• YOUR OBJECTIVE: If a line holds the word "Español", copy it from the entries.

*** DATA ***

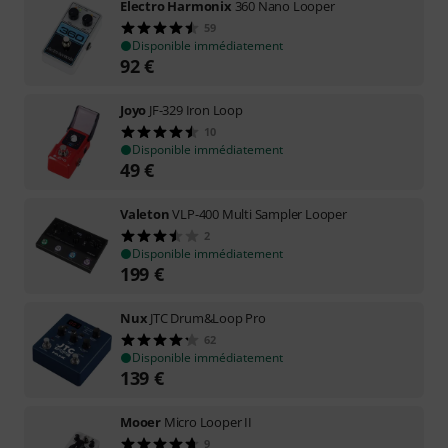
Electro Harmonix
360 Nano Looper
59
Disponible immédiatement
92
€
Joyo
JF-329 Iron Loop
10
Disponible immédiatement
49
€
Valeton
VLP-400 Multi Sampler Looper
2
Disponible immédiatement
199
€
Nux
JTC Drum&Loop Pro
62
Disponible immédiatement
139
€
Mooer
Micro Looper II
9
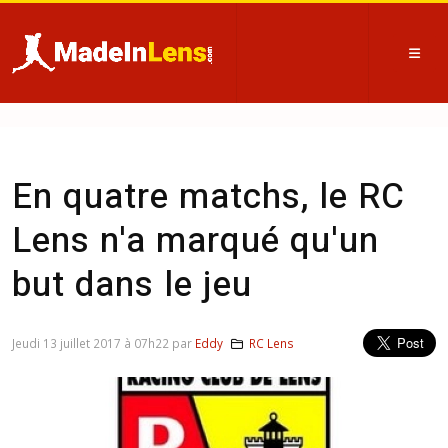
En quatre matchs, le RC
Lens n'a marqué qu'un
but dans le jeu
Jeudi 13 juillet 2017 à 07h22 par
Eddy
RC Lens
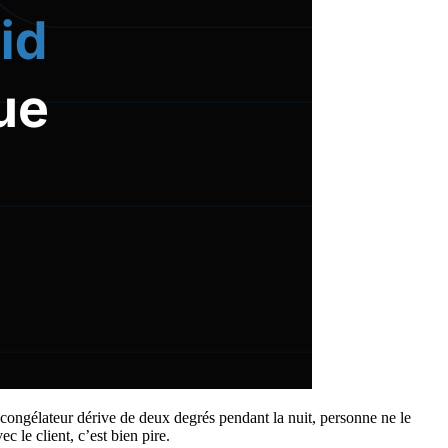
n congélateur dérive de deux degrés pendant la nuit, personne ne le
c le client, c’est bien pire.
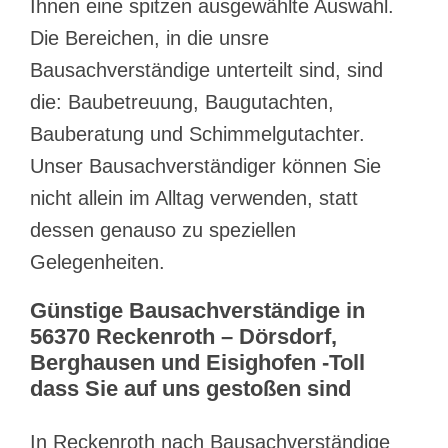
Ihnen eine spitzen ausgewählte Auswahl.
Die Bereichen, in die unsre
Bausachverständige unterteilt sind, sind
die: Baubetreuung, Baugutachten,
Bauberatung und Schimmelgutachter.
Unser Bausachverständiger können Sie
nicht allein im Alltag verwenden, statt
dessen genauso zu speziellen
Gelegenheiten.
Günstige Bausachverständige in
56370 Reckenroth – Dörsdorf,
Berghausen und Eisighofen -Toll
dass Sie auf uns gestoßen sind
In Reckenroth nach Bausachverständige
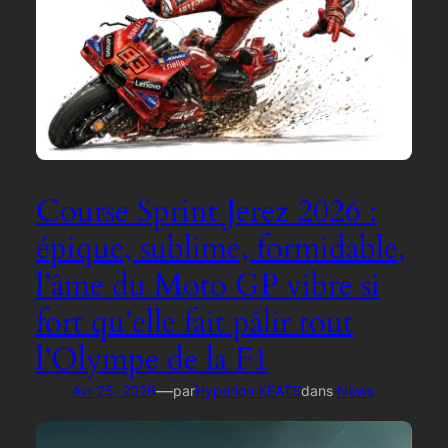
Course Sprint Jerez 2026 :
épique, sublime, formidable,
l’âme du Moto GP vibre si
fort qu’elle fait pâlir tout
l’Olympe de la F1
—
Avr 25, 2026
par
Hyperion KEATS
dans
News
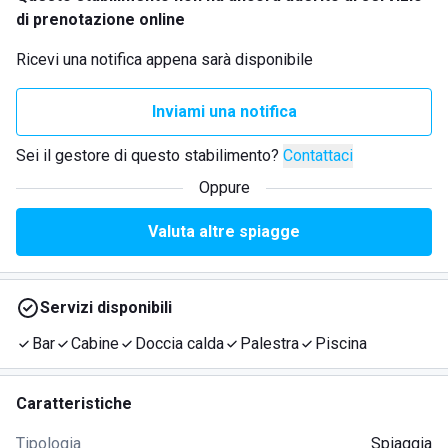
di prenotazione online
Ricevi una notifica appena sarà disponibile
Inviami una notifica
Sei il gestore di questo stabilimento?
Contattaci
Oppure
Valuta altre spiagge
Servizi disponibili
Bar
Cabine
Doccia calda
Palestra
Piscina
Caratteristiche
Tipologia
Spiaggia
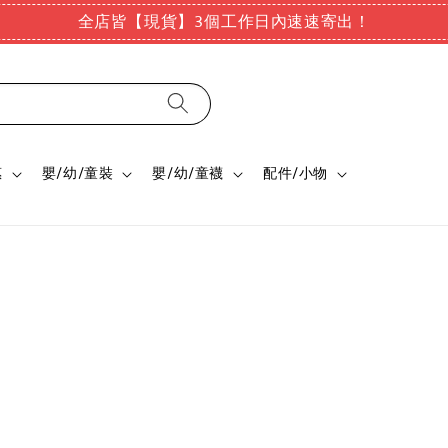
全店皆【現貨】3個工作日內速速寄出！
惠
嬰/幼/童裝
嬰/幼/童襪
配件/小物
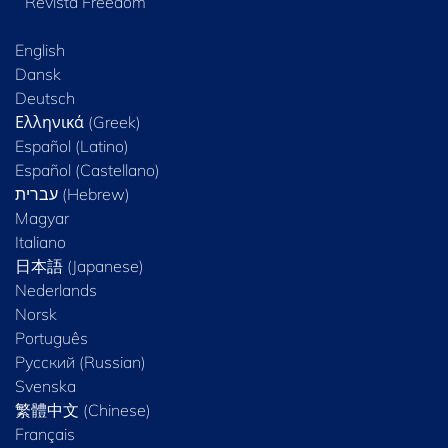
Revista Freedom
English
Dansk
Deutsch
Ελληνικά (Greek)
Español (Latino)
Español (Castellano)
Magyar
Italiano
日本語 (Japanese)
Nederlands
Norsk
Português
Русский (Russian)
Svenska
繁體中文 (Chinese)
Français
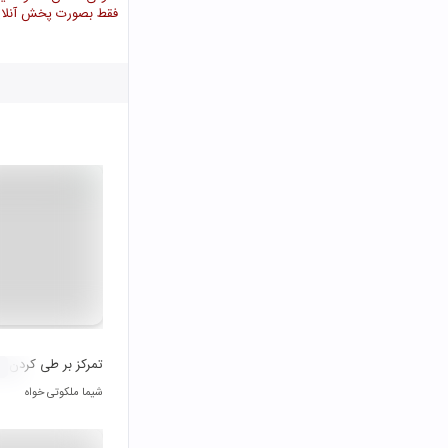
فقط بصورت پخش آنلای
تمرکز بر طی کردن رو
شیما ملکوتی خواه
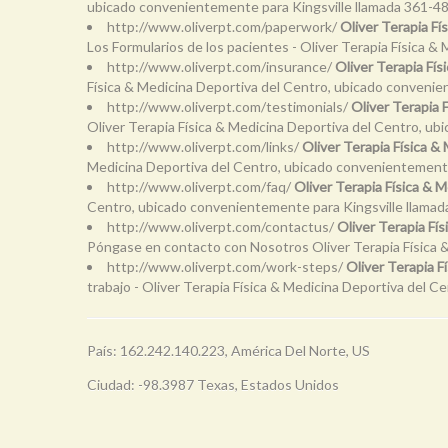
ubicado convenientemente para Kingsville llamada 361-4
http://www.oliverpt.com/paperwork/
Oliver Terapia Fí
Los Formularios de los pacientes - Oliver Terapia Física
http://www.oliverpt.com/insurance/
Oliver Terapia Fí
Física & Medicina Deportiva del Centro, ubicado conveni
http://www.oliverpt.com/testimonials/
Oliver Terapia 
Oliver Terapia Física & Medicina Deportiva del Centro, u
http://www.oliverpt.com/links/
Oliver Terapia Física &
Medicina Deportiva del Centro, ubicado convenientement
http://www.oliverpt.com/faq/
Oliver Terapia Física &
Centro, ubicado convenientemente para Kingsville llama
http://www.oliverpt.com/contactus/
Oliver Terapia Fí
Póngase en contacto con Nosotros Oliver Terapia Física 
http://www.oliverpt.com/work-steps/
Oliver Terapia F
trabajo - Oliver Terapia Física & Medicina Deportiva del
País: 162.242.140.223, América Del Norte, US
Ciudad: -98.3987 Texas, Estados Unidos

*** End of DATA ***
*** DATA ***

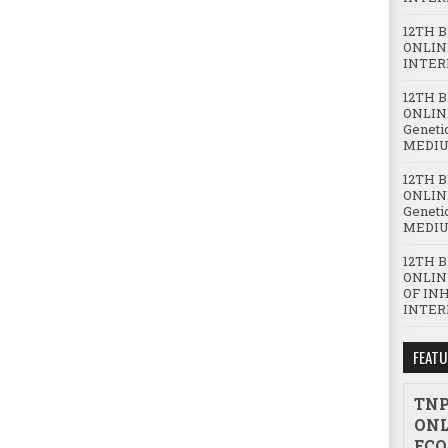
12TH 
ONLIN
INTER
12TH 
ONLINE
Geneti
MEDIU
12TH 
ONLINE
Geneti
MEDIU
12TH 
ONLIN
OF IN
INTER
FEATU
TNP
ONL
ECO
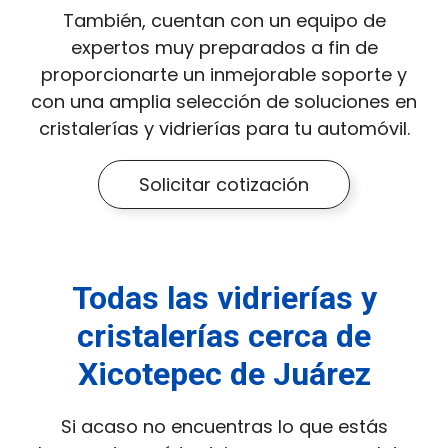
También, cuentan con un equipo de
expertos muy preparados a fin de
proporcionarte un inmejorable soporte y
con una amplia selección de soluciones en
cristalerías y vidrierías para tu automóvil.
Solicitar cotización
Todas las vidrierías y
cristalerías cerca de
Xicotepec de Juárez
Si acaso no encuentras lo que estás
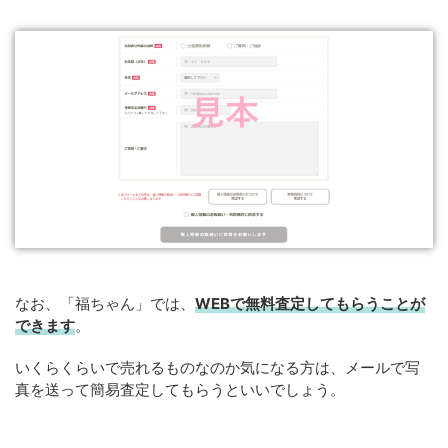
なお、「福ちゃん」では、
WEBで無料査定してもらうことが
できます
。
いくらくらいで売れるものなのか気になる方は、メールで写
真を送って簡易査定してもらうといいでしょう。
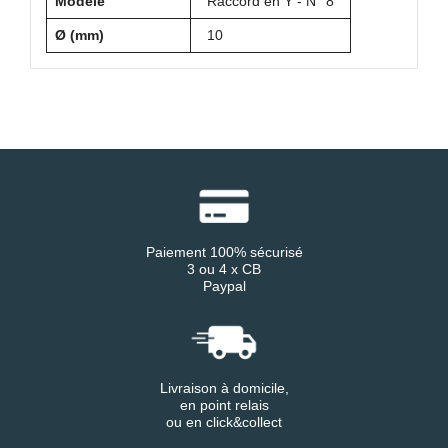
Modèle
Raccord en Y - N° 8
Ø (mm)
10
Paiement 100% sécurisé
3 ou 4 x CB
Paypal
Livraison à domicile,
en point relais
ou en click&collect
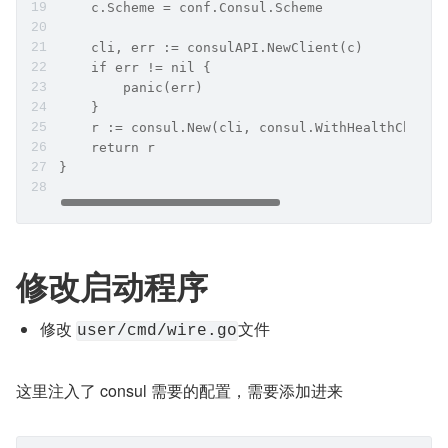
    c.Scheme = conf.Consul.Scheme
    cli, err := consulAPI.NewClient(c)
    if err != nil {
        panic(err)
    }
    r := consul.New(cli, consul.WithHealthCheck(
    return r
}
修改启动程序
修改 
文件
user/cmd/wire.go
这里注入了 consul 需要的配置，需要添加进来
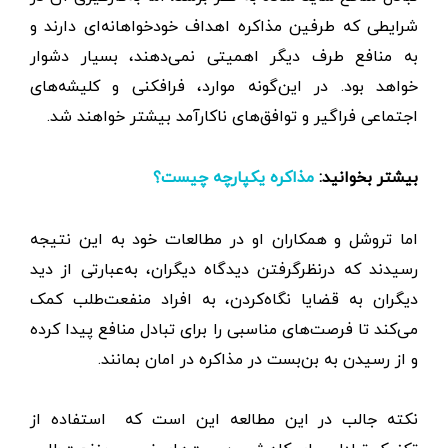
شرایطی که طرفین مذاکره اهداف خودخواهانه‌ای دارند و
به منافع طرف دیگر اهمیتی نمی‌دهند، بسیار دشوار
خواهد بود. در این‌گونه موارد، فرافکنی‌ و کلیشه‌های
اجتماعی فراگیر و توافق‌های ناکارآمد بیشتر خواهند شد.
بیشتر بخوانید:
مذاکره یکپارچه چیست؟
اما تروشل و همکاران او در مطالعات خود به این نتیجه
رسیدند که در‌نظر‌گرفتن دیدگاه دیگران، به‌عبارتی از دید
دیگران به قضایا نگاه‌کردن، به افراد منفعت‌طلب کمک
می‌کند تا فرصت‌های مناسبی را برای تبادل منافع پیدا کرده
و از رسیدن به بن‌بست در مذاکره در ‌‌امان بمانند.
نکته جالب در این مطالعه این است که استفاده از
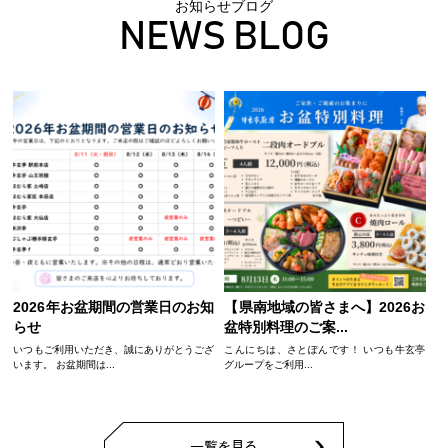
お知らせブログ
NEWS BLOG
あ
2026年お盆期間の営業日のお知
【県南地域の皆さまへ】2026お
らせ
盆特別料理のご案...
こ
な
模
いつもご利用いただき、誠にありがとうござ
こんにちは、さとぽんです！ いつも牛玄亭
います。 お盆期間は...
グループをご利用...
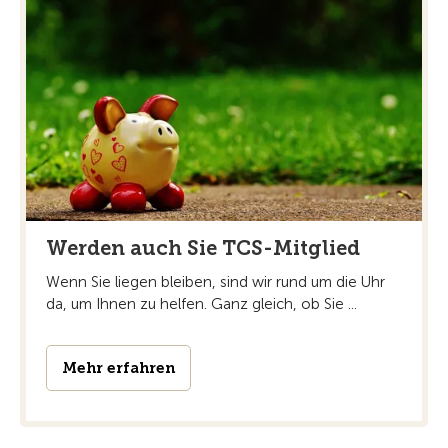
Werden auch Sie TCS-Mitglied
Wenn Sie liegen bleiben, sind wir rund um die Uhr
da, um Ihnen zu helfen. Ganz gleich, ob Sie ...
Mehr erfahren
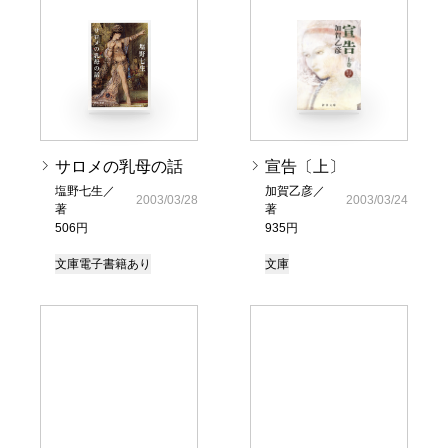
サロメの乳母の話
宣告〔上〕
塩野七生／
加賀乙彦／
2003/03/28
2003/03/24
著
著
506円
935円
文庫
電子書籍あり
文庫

*** End of DATA ***

• RESULT FOR THIS EXERCISE:
Español (Latino)
Español (Castellano)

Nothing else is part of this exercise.